Amanda Anderson was 23 years old and out to lunch with friends when someone first noticed a sudden change in her demeanour, like she’d ’spaced out’ for a few seconds. She must have been daydreaming, they supposed. Then it happened again. Amanda had no explanation and no recall of what had happened.
When colleagues reported noticing her in similar ‘dream-like’ states, she was referred for an Electroencephalogram (EEG) to assess her brain’s electrical activity.
Amanda was shocked to discover that these momentary lapses of consciousness – known as focal seizures – were a result of electrical disturbances in localised networks in one side of her brain and a core symptom of epilepsy.
As in one third of cases, medication did not prove successful for Amanda. Despite her seizures becoming more severe, the cause couldn’t be identified.
“By this stage I had to give up my university studies because I couldn’t remember a lot of what I was learning. I couldn’t drive. I was experiencing mood swings and anger that I found hard to control as well as crushing fatigue. I had double vision for hours at a time and sometimes urinary incontinence. It was debilitating,” says Amanda.
“For most patients with epilepsy, this uncertainty in diagnosis and treatment is currently an unfortunate reality. Too often diagnosis and treatment are based on guesswork,” says Professor Graeme Jackson, Chief Investigator of the Australian Epilepsy Project.
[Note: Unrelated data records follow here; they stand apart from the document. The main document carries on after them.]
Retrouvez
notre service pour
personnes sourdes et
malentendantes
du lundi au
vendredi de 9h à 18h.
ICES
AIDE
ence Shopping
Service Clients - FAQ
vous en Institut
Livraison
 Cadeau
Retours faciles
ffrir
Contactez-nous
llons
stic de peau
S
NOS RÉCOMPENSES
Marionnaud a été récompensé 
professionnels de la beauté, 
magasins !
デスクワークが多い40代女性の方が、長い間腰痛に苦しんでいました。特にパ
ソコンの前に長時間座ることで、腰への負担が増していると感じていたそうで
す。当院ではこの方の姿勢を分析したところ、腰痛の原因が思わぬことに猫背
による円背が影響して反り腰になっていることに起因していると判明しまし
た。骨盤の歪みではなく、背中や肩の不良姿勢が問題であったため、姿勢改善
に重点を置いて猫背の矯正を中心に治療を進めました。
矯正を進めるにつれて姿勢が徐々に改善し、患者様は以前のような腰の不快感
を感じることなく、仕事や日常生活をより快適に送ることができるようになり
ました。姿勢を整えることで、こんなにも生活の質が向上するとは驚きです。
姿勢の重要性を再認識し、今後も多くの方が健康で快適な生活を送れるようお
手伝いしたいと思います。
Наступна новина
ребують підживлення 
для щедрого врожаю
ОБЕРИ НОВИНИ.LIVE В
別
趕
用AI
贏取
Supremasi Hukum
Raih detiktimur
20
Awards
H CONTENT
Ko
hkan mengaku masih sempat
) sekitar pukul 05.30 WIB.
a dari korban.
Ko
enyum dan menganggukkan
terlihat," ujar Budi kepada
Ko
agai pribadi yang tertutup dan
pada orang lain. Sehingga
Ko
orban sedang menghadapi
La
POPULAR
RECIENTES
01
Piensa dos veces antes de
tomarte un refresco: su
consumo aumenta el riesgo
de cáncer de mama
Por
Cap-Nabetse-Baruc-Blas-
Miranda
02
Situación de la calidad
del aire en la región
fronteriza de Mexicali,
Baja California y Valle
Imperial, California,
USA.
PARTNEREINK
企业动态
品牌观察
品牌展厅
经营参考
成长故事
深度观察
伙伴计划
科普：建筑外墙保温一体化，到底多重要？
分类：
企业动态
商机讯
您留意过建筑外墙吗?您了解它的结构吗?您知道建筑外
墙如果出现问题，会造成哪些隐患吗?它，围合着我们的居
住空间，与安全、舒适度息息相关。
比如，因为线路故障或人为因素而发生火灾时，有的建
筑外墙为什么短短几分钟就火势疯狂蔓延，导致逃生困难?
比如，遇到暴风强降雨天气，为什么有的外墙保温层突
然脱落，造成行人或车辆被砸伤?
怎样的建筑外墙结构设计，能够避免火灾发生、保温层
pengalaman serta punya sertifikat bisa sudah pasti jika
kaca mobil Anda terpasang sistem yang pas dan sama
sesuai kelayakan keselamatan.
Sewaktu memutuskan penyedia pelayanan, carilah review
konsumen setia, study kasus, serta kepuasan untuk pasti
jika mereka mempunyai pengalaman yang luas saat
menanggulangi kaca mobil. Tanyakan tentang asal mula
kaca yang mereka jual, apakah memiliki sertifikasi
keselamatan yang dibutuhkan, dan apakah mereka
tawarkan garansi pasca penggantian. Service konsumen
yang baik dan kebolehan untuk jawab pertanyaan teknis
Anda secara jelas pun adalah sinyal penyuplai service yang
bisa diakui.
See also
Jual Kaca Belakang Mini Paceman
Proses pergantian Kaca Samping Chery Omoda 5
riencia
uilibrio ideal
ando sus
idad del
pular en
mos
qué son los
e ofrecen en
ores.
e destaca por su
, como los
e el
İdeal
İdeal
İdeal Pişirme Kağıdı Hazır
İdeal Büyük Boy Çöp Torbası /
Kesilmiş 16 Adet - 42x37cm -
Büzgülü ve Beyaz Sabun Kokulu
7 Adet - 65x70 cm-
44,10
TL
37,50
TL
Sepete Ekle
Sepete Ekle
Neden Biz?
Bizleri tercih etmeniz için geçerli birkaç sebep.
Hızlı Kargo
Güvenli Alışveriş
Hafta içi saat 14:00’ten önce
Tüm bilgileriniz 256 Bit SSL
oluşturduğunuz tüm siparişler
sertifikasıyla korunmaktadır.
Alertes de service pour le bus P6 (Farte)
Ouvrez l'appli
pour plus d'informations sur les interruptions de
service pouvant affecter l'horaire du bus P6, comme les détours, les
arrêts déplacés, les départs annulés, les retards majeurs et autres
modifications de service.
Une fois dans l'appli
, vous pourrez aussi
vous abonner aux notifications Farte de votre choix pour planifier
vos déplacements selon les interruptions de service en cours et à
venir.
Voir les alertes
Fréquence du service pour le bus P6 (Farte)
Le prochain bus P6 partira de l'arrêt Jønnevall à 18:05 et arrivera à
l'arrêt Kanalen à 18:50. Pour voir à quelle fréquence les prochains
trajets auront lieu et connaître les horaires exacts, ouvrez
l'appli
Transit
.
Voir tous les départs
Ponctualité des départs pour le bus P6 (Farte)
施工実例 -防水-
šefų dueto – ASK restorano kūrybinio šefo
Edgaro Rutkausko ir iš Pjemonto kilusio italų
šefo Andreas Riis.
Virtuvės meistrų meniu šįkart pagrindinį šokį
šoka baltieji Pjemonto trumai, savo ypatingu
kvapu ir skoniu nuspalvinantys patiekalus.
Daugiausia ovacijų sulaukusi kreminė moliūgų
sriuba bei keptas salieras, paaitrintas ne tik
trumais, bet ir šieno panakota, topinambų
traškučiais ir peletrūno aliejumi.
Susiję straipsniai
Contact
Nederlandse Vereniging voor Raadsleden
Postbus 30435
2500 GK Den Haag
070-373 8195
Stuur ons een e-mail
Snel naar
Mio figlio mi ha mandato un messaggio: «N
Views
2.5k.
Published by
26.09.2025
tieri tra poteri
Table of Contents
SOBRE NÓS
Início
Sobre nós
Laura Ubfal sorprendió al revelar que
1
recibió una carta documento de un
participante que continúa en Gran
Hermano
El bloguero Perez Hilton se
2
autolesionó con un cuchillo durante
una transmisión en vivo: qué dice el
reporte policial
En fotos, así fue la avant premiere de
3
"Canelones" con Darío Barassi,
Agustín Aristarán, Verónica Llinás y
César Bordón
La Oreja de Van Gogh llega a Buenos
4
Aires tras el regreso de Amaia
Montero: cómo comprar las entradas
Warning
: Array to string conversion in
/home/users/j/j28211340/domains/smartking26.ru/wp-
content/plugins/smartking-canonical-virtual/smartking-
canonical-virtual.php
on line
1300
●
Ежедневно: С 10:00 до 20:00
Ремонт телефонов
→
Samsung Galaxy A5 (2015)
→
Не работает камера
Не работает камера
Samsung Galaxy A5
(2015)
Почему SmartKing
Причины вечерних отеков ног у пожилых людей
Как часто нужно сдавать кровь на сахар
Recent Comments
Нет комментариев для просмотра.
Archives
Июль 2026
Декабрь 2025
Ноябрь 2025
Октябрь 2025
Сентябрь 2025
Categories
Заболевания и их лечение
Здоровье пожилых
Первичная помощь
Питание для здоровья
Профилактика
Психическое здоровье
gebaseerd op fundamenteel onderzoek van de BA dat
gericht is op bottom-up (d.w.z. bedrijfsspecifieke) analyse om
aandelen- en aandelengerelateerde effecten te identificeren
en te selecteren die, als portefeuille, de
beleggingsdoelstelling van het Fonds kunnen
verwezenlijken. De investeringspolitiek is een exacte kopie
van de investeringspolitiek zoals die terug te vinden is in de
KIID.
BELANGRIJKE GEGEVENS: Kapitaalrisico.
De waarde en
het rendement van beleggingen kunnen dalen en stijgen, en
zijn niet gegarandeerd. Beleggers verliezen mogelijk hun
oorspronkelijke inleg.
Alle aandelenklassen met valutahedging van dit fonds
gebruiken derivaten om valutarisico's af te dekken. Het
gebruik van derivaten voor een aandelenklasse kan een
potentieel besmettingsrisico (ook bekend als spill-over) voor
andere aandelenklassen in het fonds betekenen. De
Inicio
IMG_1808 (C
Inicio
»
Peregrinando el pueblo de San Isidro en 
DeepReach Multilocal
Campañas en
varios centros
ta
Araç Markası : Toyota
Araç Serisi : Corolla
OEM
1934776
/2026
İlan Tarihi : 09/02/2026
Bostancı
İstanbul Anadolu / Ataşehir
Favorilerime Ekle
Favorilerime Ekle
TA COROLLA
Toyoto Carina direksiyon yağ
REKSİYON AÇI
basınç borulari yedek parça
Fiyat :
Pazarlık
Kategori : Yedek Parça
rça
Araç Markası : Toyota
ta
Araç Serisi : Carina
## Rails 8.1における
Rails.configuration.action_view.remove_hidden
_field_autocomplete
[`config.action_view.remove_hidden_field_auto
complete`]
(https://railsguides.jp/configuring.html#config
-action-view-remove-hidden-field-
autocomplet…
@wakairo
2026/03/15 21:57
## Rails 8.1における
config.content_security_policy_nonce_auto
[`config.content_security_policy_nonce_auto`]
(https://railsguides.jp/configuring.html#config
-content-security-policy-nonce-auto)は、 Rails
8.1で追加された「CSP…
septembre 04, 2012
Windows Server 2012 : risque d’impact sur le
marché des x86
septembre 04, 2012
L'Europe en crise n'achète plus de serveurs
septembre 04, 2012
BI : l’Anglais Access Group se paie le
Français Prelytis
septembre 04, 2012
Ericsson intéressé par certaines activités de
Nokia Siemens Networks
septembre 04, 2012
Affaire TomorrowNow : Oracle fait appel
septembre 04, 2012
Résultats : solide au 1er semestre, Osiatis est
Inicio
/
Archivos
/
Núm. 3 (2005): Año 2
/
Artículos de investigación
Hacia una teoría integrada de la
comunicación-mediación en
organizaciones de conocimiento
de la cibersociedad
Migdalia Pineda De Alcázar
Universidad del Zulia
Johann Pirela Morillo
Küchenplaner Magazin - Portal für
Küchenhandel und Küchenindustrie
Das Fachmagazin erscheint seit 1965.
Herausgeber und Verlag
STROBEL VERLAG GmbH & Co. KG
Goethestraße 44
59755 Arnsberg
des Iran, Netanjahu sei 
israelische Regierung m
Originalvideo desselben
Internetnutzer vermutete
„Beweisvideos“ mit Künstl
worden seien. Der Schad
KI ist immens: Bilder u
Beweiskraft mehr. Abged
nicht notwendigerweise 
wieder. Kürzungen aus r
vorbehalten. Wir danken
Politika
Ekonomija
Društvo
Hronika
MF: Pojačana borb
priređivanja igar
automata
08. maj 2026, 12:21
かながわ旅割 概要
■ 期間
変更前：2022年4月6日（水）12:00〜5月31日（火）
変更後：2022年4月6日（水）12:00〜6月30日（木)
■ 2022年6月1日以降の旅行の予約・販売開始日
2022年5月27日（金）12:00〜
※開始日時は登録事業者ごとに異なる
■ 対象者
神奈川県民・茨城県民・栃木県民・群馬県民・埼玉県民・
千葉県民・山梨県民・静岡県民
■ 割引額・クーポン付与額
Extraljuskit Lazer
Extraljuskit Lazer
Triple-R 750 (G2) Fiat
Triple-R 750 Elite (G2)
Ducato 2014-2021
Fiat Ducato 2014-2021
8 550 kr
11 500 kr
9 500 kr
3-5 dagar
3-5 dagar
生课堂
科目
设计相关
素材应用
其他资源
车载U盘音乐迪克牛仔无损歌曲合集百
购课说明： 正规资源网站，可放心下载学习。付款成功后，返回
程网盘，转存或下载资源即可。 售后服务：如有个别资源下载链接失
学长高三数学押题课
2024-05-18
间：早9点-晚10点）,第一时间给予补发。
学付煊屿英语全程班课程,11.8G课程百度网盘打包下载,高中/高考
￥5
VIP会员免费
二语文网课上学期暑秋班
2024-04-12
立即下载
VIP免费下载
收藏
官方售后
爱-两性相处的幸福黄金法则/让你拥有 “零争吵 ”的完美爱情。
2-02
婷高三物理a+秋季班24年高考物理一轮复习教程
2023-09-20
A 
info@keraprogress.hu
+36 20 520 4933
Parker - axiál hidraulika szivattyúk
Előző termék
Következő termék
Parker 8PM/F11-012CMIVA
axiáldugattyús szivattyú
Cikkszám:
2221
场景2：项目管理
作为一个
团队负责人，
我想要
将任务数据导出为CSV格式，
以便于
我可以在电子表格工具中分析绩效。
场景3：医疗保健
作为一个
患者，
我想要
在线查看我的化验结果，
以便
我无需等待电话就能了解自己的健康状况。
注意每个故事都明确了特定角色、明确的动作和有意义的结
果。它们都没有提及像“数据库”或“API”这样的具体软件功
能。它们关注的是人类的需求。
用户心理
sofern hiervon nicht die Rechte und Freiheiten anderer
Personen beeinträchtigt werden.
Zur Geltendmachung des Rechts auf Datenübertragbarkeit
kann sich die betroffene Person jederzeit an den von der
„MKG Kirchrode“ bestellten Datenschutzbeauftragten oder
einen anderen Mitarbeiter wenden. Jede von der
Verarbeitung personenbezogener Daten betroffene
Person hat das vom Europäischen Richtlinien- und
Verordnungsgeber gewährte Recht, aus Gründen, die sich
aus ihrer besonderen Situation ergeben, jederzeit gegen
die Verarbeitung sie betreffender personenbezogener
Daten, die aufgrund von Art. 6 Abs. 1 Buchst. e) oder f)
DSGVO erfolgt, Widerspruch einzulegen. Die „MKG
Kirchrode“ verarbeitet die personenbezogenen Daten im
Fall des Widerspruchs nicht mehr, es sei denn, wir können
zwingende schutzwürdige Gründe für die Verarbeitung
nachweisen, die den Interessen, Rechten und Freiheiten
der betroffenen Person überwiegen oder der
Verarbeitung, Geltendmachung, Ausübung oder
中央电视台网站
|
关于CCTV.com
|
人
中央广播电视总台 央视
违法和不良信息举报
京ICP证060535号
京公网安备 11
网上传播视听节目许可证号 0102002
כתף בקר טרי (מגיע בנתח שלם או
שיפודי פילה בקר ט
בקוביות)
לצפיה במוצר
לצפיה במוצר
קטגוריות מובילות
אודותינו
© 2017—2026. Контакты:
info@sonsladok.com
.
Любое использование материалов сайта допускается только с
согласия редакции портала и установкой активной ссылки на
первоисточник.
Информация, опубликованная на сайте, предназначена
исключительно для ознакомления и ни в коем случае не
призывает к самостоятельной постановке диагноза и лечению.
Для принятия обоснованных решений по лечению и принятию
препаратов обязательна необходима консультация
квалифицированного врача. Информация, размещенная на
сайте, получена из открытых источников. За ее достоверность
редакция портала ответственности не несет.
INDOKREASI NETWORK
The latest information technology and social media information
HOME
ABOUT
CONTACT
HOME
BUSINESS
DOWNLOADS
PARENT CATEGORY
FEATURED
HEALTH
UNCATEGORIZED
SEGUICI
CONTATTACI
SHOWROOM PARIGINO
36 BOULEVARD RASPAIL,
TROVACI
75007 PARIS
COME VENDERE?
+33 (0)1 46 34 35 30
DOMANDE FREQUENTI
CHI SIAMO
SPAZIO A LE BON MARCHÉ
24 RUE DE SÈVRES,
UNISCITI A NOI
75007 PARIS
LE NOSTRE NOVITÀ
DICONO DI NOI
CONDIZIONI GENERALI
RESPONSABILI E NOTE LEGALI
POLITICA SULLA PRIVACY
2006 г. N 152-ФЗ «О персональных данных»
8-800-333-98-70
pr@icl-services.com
It took referral to Professor Berkovic, Director of the Epilepsy Research Centre at The Austin Hospital for Amanda to finally find hope that things could change for the better. Neurologists had discovered scar tissue on Amanda’s right temporal lobe during a repeat MRI. Professor Berkovic agreed this was the likely cause of her epilepsy and considered her a good candidate for surgery to resect this lesion in the hope it could significantly reduce her seizures.
Seven years after she first began experiencing seizures, Amanda had a Right Anterior Temporal Lobectomy at The Austin. Her seizures stopped – immediately.
“The freedom was fantastic; I had a newfound sense of control over my life. My son didn’t have to miss out on parties or playgroup anymore – I could go to these things confidently and independently, without fear of suffering a seizure.”
Amanda has since completed a degree in psychology, is a proud mum of two and now enjoys the stimulation and challenge of working life once again, this time for the Australian Epilepsy Project as a Lived Experience Advocate.
“The epilepsy team changed my life after years of uncertainty, trial and error, stress and fatigue.”
“Everyone living with the debilitating effects of epilepsy should have access to this world-leading care.”